Problem requirements = Would you set down the data that follows, word for word, without any pictures?

= Beginning of Section =

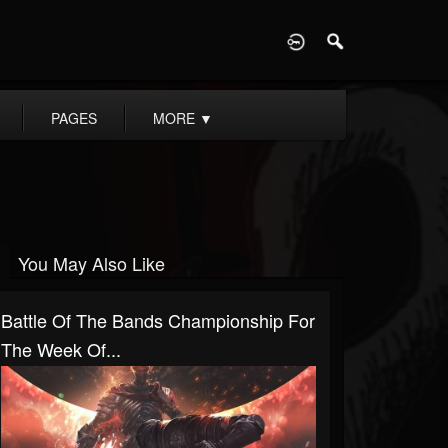
D
PAGES
MORE
▼
You May Also Like
Battle Of The Bands Championship For
The Week Of...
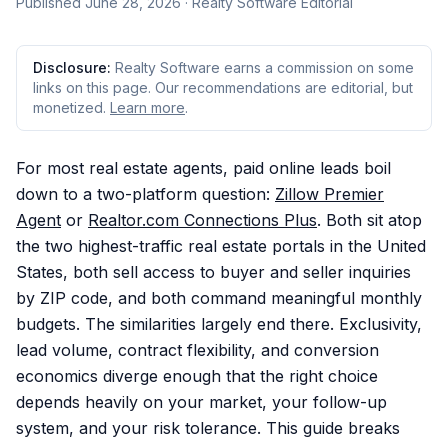
Published
June 28, 2026
· Realty Software Editorial
Disclosure:
Realty Software earns a commission on some
links on this page. Our recommendations are editorial, but
monetized.
Learn more
.
For most real estate agents, paid online leads boil
down to a two-platform question:
Zillow Premier
Agent
or
Realtor.com Connections Plus
. Both sit atop
the two highest-traffic real estate portals in the United
States, both sell access to buyer and seller inquiries
by ZIP code, and both command meaningful monthly
budgets. The similarities largely end there. Exclusivity,
lead volume, contract flexibility, and conversion
economics diverge enough that the right choice
depends heavily on your market, your follow-up
system, and your risk tolerance. This guide breaks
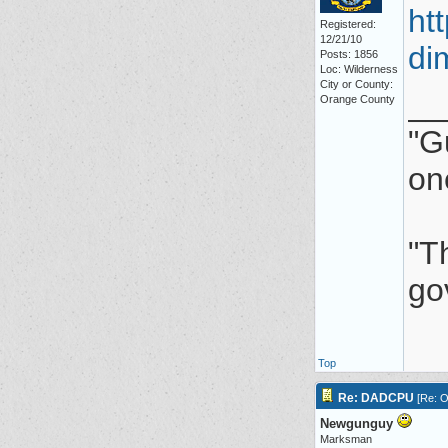
ht
Registered:
12/21/10
di
Posts: 1856
Loc: Wilderness
City or County:
__
Orange County
"G
on
"Th
go
Top
Re: DADCPU
[
Re: O
Newgunguy
Marksman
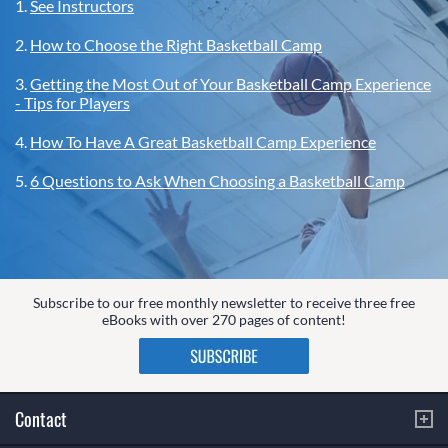
1.
See Instructors
2.
How to Choose the Right Basketball Camp
3.
Getting the Most Out of Your Basketball Camp Experience
- Tips for Players
4.
How To Have A Great Basketball Camp Experience
5.
6 Questions to Ask When Choosing a Basketball Camp
Subscribe to our free monthly newsletter to receive three free
eBooks with over 270 pages of content!
Contact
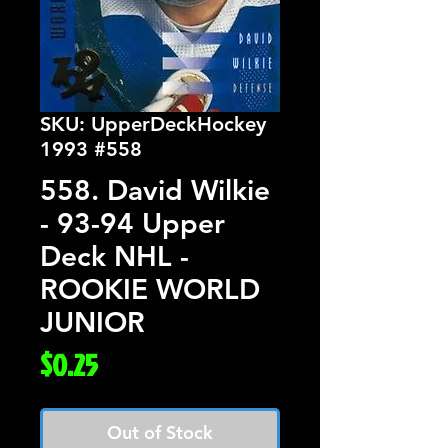
SKU: UpperDeckHockey
1993 #558
558. David Wilkie
- 93-94 Upper
Deck NHL -
ROOKIE WORLD
JUNIOR
Price
$0.25
Out of Stock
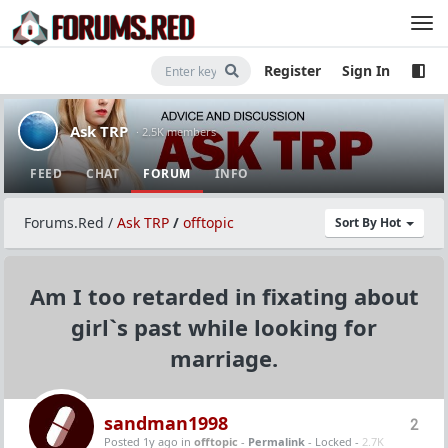
Register
Sign In
Ask TRP
· 2.5K members
FEED
CHAT
FORUM
INFO
Forums.Red
/
Ask TRP
/
offtopic
Sort By Hot
Am I too retarded in fixating about
girl`s past while looking for
marriage.
sandman1998
2
Posted 1y ago
in
offtopic
-
Permalink
- Locked -
2.7K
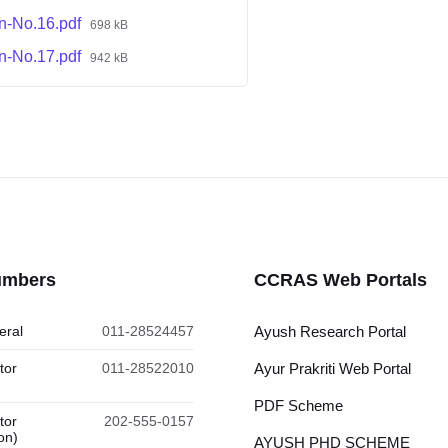
on-No.16.pdf
698 kB
on-No.17.pdf
942 kB
umbers
CCRAS Web Portals
eral
011-28524457
Ayush Research Portal
tor
011-28522010
Ayur Prakriti Web Portal
PDF Scheme
tor
202-555-0157
on)
AYUSH PHD SCHEME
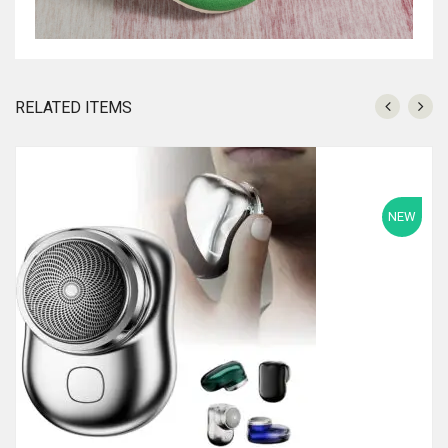
RELATED ITEMS
NEW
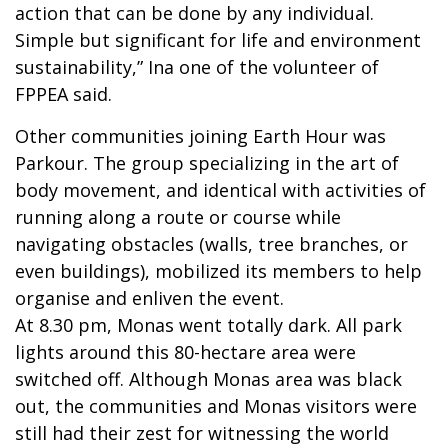
action that can be done by any individual.
Simple but significant for life and environment
sustainability,” Ina one of the volunteer of
FPPEA said.
Other communities joining Earth Hour was
Parkour. The group specializing in the art of
body movement, and identical with activities of
running along a route or course while
navigating obstacles (walls, tree branches, or
even buildings), mobilized its members to help
organise and enliven the event.
At 8.30 pm, Monas went totally dark. All park
lights around this 80-hectare area were
switched off. Although Monas area was black
out, the communities and Monas visitors were
still had their zest for witnessing the world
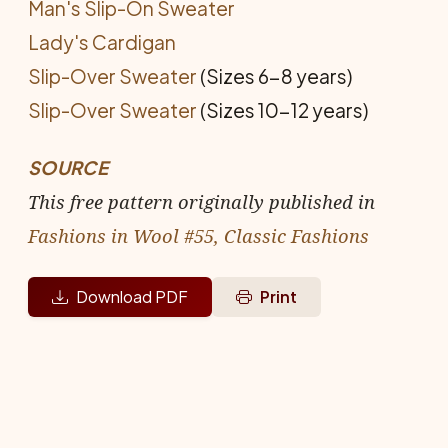
Man's Slip-On Sweater
Lady's Cardigan
Slip-Over Sweater
(Sizes 6-8 years)
Slip-Over Sweater
(Sizes 10-12 years)
SOURCE
This free pattern originally published in
Fashions in Wool #55, Classic Fashions
Download PDF
Print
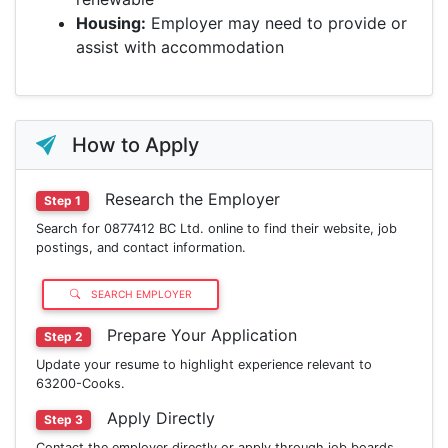
Housing:
Employer may need to provide or
assist with accommodation
How to Apply
Research the Employer
Step 1
Search for 0877412 BC Ltd. online to find their website, job
postings, and contact information.
SEARCH EMPLOYER
Prepare Your Application
Step 2
Update your resume to highlight experience relevant to
63200-Cooks.
Apply Directly
Step 3
Contact the employer directly or apply through job boards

= End of Section =

Reply =
D
PAGES
MORE
▼
You May Also Like
Battle Of The Bands Championship For
The Week Of...
Published
June 28, 2026
· Realty Software Editorial
Disclosure:
Realty Software earns a commission on some
links on this page. Our recommendations are editorial, but
monetized.
Learn more
.
For most real estate agents, paid online leads boil
down to a two-platform question:
Zillow Premier
Agent
or
Realtor.com Connections Plus
. Both sit atop
the two highest-traffic real estate portals in the United
States, both sell access to buyer and seller inquiries
by ZIP code, and both command meaningful monthly
budgets. The similarities largely end there. Exclusivity,
lead volume, contract flexibility, and conversion
economics diverge enough that the right choice
depends heavily on your market, your follow-up
system, and your risk tolerance. This guide breaks
ht
Registered:
12/21/10
di
Posts: 1856
Loc: Wilderness
City or County:
__
Orange County
"G
on
"Th
go
Top
Re: DADCPU
[
Re: O
Newgunguy
Marksman
1.
See Instructors
2.
How to Choose the Right Basketball Camp
3.
Getting the Most Out of Your Basketball Camp Experience
- Tips for Players
4.
How To Have A Great Basketball Camp Experience
5.
6 Questions to Ask When Choosing a Basketball Camp
Subscribe to our free monthly newsletter to receive three free
eBooks with over 270 pages of content!
Contact
SKU: UpperDeckHockey
1993 #558
558. David Wilkie
- 93-94 Upper
Deck NHL -
ROOKIE WORLD
JUNIOR
Price
$0.25
Out of Stock
Register
Sign In
Ask TRP
· 2.5K members
FEED
CHAT
FORUM
INFO
Forums.Red
/
Ask TRP
/
offtopic
Sort By Hot
Am I too retarded in fixating about
girl`s past while looking for
marriage.
sandman1998
2
Posted 1y ago
in
offtopic
-
Permalink
- Locked -
2.7K
on-No.16.pdf
698 kB
on-No.17.pdf
942 kB
umbers
CCRAS Web Portals
eral
011-28524457
Ayush Research Portal
tor
011-28522010
Ayur Prakriti Web Portal
PDF Scheme
tor
202-555-0157
on)
AYUSH PHD SCHEME
RELATED ITEMS
NEW
action that can be done by any individual.
Simple but significant for life and environment
sustainability,” Ina one of the volunteer of
FPPEA said.
Other communities joining Earth Hour was
Parkour. The group specializing in the art of
body movement, and identical with activities of
running along a route or course while
navigating obstacles (walls, tree branches, or
even buildings), mobilized its members to help
organise and enliven the event.
At 8.30 pm, Monas went totally dark. All park
lights around this 80-hectare area were
switched off. Although Monas area was black
out, the communities and Monas visitors were
still had their zest for witnessing the world
Man's Slip-On Sweater
Lady's Cardigan
Slip-Over Sweater
(Sizes 6-8 years)
Slip-Over Sweater
(Sizes 10-12 years)
SOURCE
This free pattern originally published in
Fashions in Wool #55, Classic Fashions
Download PDF
Print
Housing:
Employer may need to provide or
assist with accommodation
How to Apply
Research the Employer
Step 1
Search for 0877412 BC Ltd. online to find their website, job
postings, and contact information.
SEARCH EMPLOYER
Prepare Your Application
Step 2
Update your resume to highlight experience relevant to
63200-Cooks.
Apply Directly
Step 3
Contact the employer directly or apply through job boards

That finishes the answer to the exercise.